### TASK INSTRUCTIONS:
Please copy each line below that contains the word "donc".

### Stored data entries:

• • • •

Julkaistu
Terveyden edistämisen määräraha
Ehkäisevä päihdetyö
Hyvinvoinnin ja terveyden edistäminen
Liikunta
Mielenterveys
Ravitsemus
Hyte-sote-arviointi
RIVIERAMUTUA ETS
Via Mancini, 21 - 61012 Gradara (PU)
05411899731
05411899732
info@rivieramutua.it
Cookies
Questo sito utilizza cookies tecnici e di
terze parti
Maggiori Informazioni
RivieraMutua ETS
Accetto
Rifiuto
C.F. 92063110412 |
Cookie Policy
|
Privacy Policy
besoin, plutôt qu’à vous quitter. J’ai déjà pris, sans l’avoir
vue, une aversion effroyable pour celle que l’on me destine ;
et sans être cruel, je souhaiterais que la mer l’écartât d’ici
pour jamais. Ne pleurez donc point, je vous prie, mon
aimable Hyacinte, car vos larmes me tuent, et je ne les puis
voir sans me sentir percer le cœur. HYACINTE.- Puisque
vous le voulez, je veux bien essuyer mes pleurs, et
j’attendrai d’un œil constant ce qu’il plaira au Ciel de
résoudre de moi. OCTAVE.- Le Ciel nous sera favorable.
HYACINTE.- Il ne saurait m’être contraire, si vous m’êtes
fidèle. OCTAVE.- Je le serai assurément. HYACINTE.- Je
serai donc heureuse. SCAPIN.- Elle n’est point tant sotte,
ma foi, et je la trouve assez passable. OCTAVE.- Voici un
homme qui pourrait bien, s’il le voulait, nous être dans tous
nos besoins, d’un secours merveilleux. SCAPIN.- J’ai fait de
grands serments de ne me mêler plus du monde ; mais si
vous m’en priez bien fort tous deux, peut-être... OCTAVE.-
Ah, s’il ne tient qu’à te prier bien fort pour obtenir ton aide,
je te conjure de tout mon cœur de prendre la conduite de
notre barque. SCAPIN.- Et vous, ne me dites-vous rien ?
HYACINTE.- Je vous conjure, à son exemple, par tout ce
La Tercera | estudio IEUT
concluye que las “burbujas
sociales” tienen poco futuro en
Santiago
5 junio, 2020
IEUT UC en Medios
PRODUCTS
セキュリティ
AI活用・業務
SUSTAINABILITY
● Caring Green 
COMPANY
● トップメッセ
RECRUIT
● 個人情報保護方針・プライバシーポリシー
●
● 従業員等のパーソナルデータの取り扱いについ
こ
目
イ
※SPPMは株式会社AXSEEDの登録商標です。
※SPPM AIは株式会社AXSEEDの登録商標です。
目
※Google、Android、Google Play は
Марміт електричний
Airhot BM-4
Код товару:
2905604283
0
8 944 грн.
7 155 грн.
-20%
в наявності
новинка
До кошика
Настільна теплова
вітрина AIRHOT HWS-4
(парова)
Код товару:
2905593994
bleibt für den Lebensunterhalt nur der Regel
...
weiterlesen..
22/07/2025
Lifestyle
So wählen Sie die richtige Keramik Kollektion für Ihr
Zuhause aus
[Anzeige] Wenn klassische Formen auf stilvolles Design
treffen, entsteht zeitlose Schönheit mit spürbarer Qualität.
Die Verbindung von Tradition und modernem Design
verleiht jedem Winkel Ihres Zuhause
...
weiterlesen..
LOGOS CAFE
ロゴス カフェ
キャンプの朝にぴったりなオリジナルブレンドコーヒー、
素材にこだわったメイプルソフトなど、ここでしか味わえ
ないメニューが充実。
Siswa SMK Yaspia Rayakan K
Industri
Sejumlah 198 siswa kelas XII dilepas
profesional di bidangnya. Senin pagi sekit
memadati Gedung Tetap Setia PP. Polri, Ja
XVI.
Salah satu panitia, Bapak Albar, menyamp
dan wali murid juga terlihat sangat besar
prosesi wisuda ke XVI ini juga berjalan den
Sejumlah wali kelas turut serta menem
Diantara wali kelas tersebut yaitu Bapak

• • • •

### WRITTEN SOLUTION:
pour jamais. Ne pleurez donc point, je vous prie, mon
serai donc heureuse. SCAPIN.- Elle n’est point tant sotte,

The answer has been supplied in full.